Clusters vs catalogs vs schemas vs tables

Before you start using Starburst Galaxy to write SQL queries, it's essential to grasp three key terms: cluster, catalog, and schema.

Cluster

A cluster represents a collective of computational resources collaborating to process queries efficiently. You'll use a cluster when you enact a query in Starburst Galaxy.

Catalog

A catalog serves as a conduit to a data source. Catalogs come in many different types and configurations. For example, you might set up a cluster that accesses modern data lake storage technologies like AWS S3 or Azure ADLS, or more traditional data warehouses like Snowflake or Oracle. Catalogs unleash the power of Starburst Galaxy to connect to all of these data sources at once.

If you're interested in learning more about different catalog connections, we have a series of tutorials to walk you through the process step-by-step.

Schema

A schema delineates the organizational structure of data within a database. Schemas have a lot of use in Starburst Galaxy too and are one of the main building blocks of your data.

Table

Individual tables are the smallest component of this data architecture. They are used to structure relational databases in a system of columns and rows. They are a traditional data structure and have been the bedrock of Relational Database Management Systems (RDBMS) for decades.

Hierarchical architecture

The relationship between these components is hierarchical. A cluster may encompass multiple catalogs, a catalog may encapsulate several schemas, and a schema may comprise multiple tables.

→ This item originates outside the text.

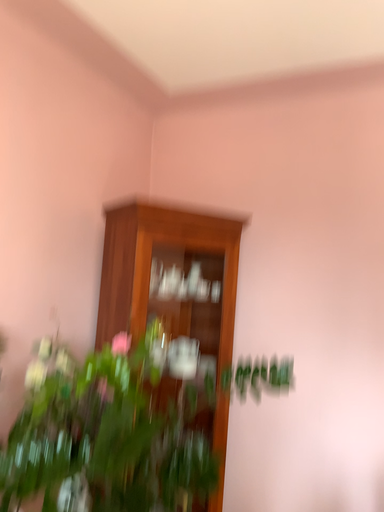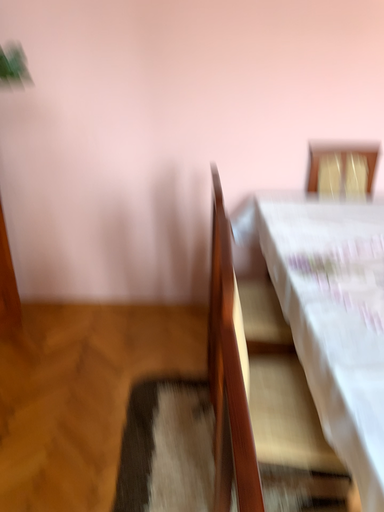 Question: How did the camera likely rotate when shooting the video?

Choices:
 (A) rotated right
 (B) rotated left

Answer: (A)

The image below depicts this relationship in more detail.

Background

Before we get started, it's time to set up the environment needed to run this tutorial.

This will make sure that you have the correct account, as well as the cluster, catalog, and schema needed to proceed further.

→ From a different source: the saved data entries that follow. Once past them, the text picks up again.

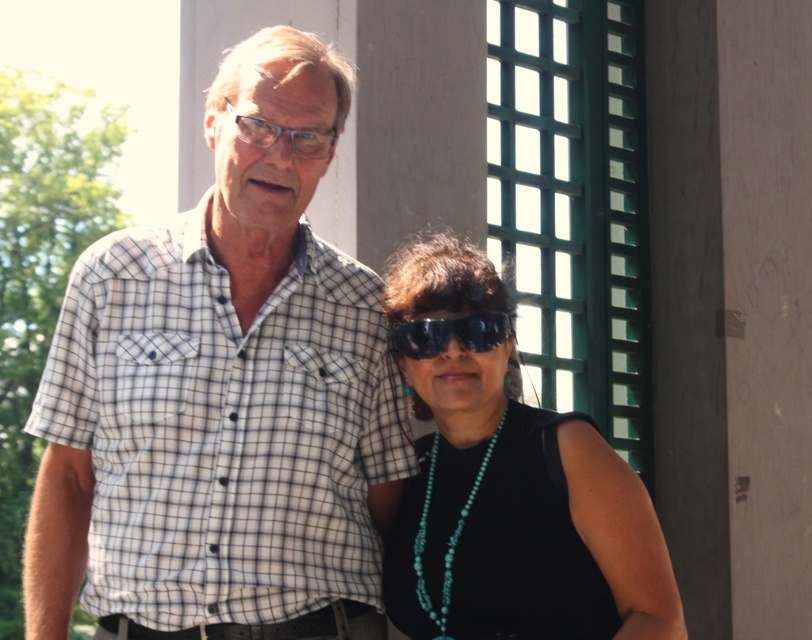 Question: Which object is closer to the camera taking this photo?

Choices:
 (A) turquoise beaded necklace at center
 (B) white checkered shirt at center
 (C) black plastic goggles at center

Answer: (A)

Question: Where is white checkered shirt at center located in relation to black plastic goggles at center in the image?

Choices:
 (A) above
 (B) below

Answer: (B)

Question: Which of these objects is positioned closest to the black plastic goggles at center?

Choices:
 (A) white checkered shirt at center
 (B) turquoise beaded necklace at center

Answer: (B)

Question: Is turquoise beaded necklace at center thinner than black plastic goggles at center?

Choices:
 (A) no
 (B) yes

Answer: (A)

Question: Can you confirm if white checkered shirt at center is positioned to the left of black plastic goggles at center?

Choices:
 (A) no
 (B) yes

Answer: (B)

Question: Which of these objects is positioned farthest from the turquoise beaded necklace at center?

Choices:
 (A) black plastic goggles at center
 (B) white checkered shirt at center

Answer: (B)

Step 1: Sign into Starburst Galaxy

The tutorial requires you to have a Starburst Galaxy account set up.

Sign in to the account using the email associated with the account and password.

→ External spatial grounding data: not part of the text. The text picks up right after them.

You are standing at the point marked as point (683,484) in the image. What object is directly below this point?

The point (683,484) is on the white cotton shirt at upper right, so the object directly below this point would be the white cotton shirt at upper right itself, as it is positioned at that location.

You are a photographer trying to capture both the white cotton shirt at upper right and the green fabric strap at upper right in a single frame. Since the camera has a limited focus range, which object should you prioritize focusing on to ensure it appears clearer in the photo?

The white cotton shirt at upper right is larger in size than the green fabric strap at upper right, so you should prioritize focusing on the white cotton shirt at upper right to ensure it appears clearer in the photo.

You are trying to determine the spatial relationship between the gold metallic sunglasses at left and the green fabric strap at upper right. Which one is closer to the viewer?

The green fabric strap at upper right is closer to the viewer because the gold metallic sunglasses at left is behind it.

Step 2: Confirm cluster, catalog, and schema

When you sign in, you should see the cluster called free-cluster, sample catalog inside it, and demo schema inside that.

These are the cluster, catalog, and schema you will use for the SQL exercises in this tutorial.

Step 3: Setting the cluster, schema, and table

When you write a query, Starburst Galaxy needs to know which datasets you're accessing, and which schemas and tables you need.

Usually this means using the fully-qualified table name, which is written in a specific format: catalog_name.schema_name.table_name. This follows the same hierarchical naming convention that you saw before.

You can think of this as the full name of the table. But just like a full name for a person, the fully-qualified table name is long. To avoid having to write this out each time, you can easily set the cluster, catalog, and schema for your session ahead of time and operate using shorter queries.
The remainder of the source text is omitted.